Owens’ remarks — which were first reported by The New York Times — come as executives at Paramount Global, the parent company of CBS, have been in talks with the president’s legal team on potentially settling his $10 billion lawsuit over a 60 Minutes interview with former Vice President Kamala Harris that ran last October. Trump has accused the network of “doctoring” the interview with his 2024 rival to “mislead the public and attempt to tip the scales” of the presidential election.

While the network has said Trump’s complaints are “completely without merit” and legal experts have described his suit as “frivolous and dangerous,” Paramount executives feel like a settlement would increase the chances of the Trump administration approving a pending merger with Skydance Media. Paramount chairwoman Shari Redstone, who stands to make billions off the deal, has already reportedly “made up her mind” to settle.

“There have been reports in the media about a settlement and/or apology,” Owens told staff on Monday. “The company knows I will not apologize for anything we have done.”

Donald Trump appears on 60 Minutes. Trump’s legal team is currently in talks to settle his “frivolous’ lawsuit. (CBSNews/60 MINUTES)Donald Trump appears on 60 Minutes. Trump’s legal team is currently in talks to settle his “frivolous’ lawsuit. (CBSNews/60 MINUTES)

Donald Trump appears on 60 Minutes. Trump’s legal team is currently in talks to settle his “frivolous’ lawsuit. (CBSNews/60 MINUTES)

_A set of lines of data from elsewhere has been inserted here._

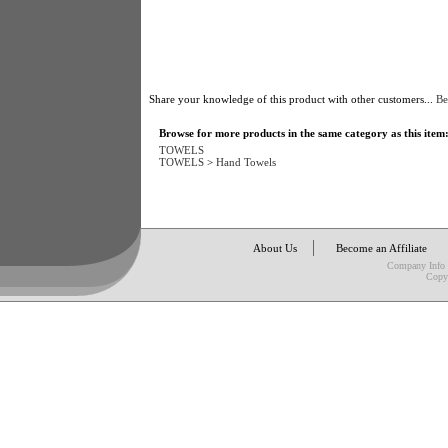
Share your knowledge of this product with other customers...
Be
Browse for more products in the same category as this item
TOWELS
TOWELS
>
Hand Towels
About Us
Become an Affiliate
Company Info
Copy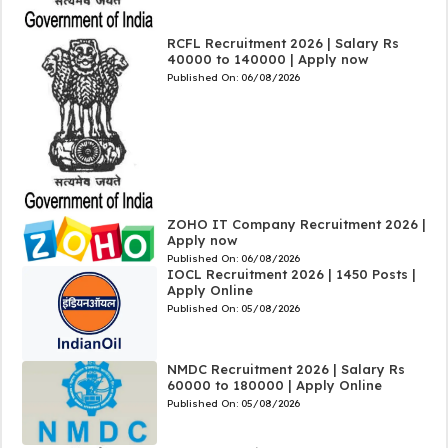
RCFL Recruitment 2026 | Salary Rs
40000 to 140000 | Apply now
Published On:
06/08/2026
ZOHO IT Company Recruitment 2026 |
Apply now
Published On:
06/08/2026
IOCL Recruitment 2026 | 1450 Posts |
Apply Online
Published On:
05/08/2026
NMDC Recruitment 2026 | Salary Rs
60000 to 180000 | Apply Online
Published On:
05/08/2026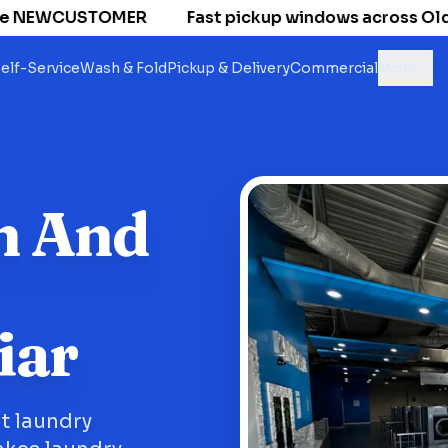
 NEWCUSTOMER
Fast pickup windows across Old Nat
elf-Service
Wash & Fold
Pickup & Delivery
Commercial
More
h And
iar
nt laundry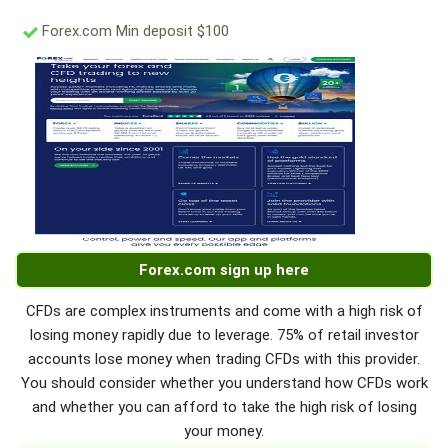
Forex.com Min deposit $100
Forex.com sign up here
CFDs are complex instruments and come with a high risk of
losing money rapidly due to leverage. 75% of retail investor
accounts lose money when trading CFDs with this provider.
You should consider whether you understand how CFDs work
and whether you can afford to take the high risk of losing
your money.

A Paramount spokesperson did not respond to a request for comment.

Owens and CBS News chief Wendy McMahon have made it “crystal clear” in recent days that they strongly oppose the company settling with Trump. At the same time, the network’s staffers have grown increasingly alarmed at the prospect of capitulating to the president – who has already seen other media outlets “bend the knee” to him following his election.

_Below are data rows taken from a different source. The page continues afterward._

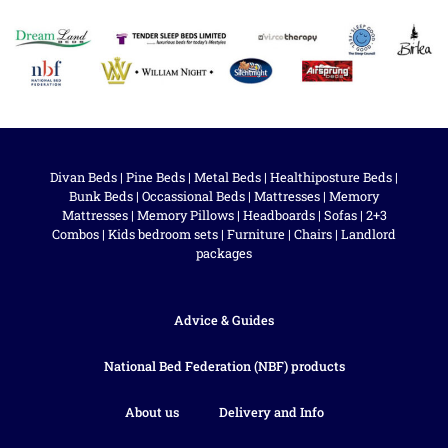
Divan Beds
|
Pine Beds
|
Metal Beds
|
Healthiposture Beds
|
Bunk Beds
|
Occassional Beds
|
Mattresses
|
Memory
Mattresses
|
Memory Pillows
|
Headboards
|
Sofas
|
2+3
Combos
|
Kids bedroom sets
|
Furniture
|
Chairs
|
Landlord
packages
Advice & Guides
National Bed Federation (NBF) products
About us
Delivery and Info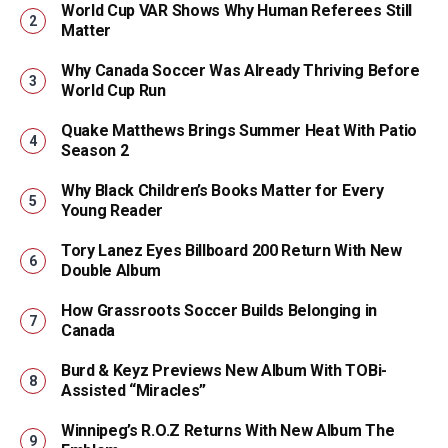
World Cup VAR Shows Why Human Referees Still
Matter
Why Canada Soccer Was Already Thriving Before
World Cup Run
Quake Matthews Brings Summer Heat With Patio
Season 2
Why Black Children’s Books Matter for Every
Young Reader
Tory Lanez Eyes Billboard 200 Return With New
Double Album
How Grassroots Soccer Builds Belonging in
Canada
Burd & Keyz Previews New Album With TOBi-
Assisted “Miracles”
Winnipeg’s R.O.Z Returns With New Album The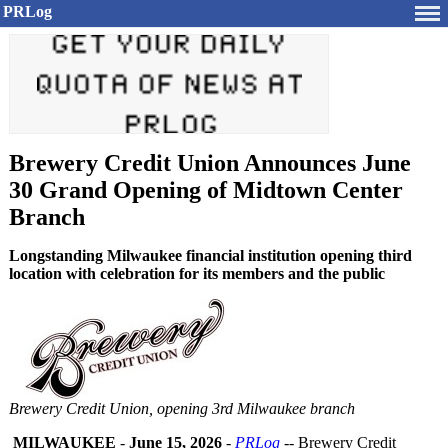
PRLog
Brewery Credit Union Announces June
30 Grand Opening of Midtown Center
Branch
Longstanding Milwaukee financial institution opening third
location with celebration for its members and the public
Brewery Credit Union, opening 3rd Milwaukee branch
MILWAUKEE
-
June 15, 2026
-
PRLog
-- Brewery Credit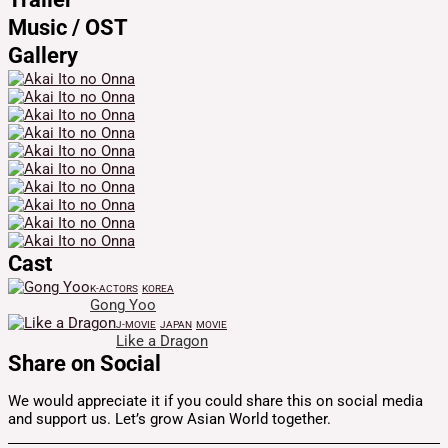
Music / OST
Gallery
Cast
K-ACTORS
KOREA
Gong Yoo
J-MOVIE
JAPAN
MOVIE
Like a Dragon
Share on Social
We would appreciate it if you could share this on social media
and support us. Let’s grow Asian World together.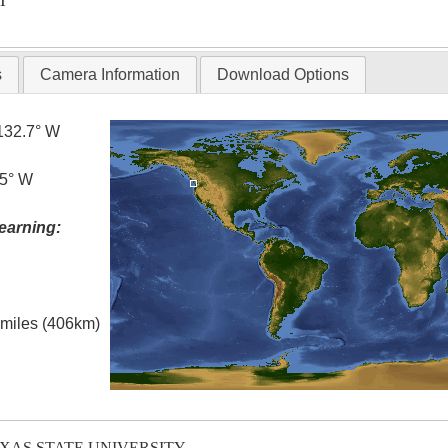
T
s
Camera Information
Download Options
132.7° W
.5° W
earning:
l miles (406km)
EXAS STATE UNIVERSITY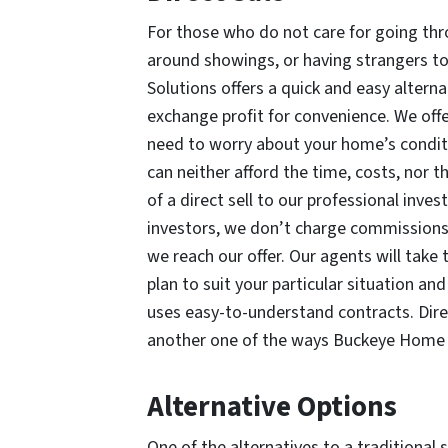
For those who do not care for going thr
around showings, or having strangers to
Solutions offers a quick and easy alternat
exchange profit for convenience. We offe
need to worry about your home’s conditi
can neither afford the time, costs, nor th
of a direct sell to our professional inv
investors, we don’t charge commissions.
we reach our offer. Our agents will take 
plan to suit your particular situation 
uses easy-to-understand contracts. Direc
another one of the ways Buckeye Home S
Alternative Options
One of the alternatives to a traditional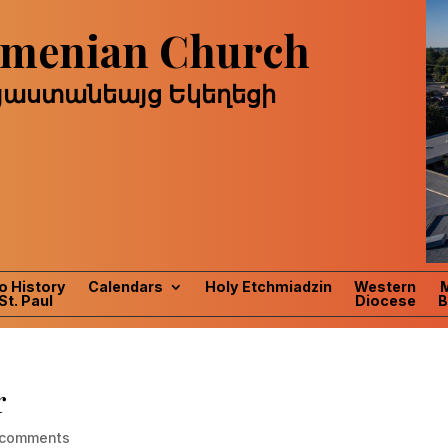
Armenian Church
այաստանեայց Եկեղեցի
o History
Calendars
Holy Etchmiadzin
Western
St. Paul
Diocese
B
r
 comments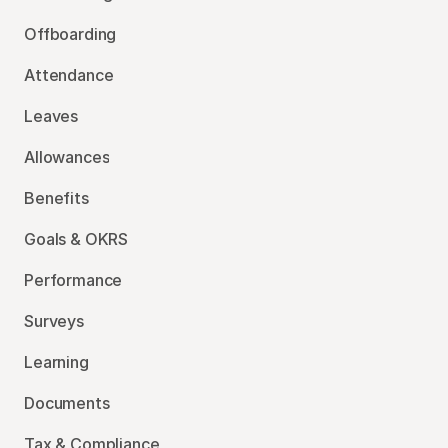
Offboarding
Attendance
Leaves
Allowances
Benefits
Goals & OKRS
Performance
Surveys
Learning
Documents
Tax & Compliance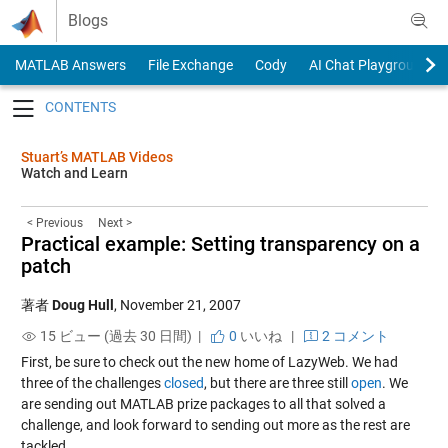
Skip to content
Blogs
MATLAB Answers
File Exchange
Cody
AI Chat Playground
Toggle navigation
Stuart’s MATLAB Videos
Watch and Learn
< Previous
Next >
Practical example: Setting transparency on a
patch
著者
Doug Hull
,
November 21, 2007
15 ビュー (過去 30 日間) |
0
いいね
|
2 コメント
First, be sure to check out the new home of LazyWeb. We had
three of the challenges
closed
, but there are three still
open
. We
are sending out MATLAB prize packages to all that solved a
challenge, and look forward to sending out more as the rest are
tackled.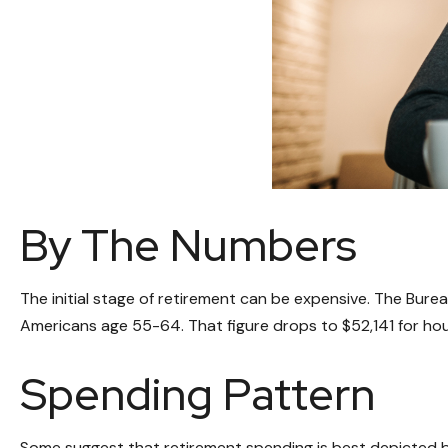
By The Numbers
The initial stage of retirement can be expensive. The Bur
Americans age 55-64. That figure drops to $52,141 for ho
Spending Pattern
Some suggest that retirement spending is best depicted by 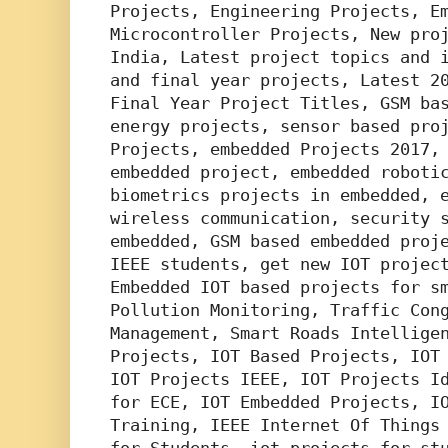
Projects, Engineering Projects, Em
Microcontroller Projects, New proj
India, Latest project topics and i
and final year projects, Latest 20
Final Year Project Titles, GSM bas
energy projects, sensor based proj
Projects, embedded Projects 2017, 
embedded project, embedded robotic
biometrics projects in embedded, e
wireless communication, security s
embedded, GSM based embedded proje
IEEE students, get new IOT project
Embedded IOT based projects for sm
Pollution Monitoring, Traffic Cong
Management, Smart Roads Intelligen
Projects, IOT Based Projects, IOT 
IOT Projects IEEE, IOT Projects Id
for ECE, IOT Embedded Projects, IO
Training, IEEE Internet Of Things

“Trump’s lawsuit was a joke, but if we settle, we become the laughingstock,” one correspondent told CNN. “No one is happy,” another staffer told The Independent, adding that many employees want the news leaders to fight any potential settlement.

During the Monday meeting — which included high-profile 60 Minutes correspondents Anderson Cooper, Lesley Stahl and Bill Whitaker, who conducted the Harris interview — Owens also acknowledged that the network planned on sending over the unedited transcript of the Harris segment to the FCC. Brendan Carr, the agency’s Trump-appointed chairman, had requested the material last week.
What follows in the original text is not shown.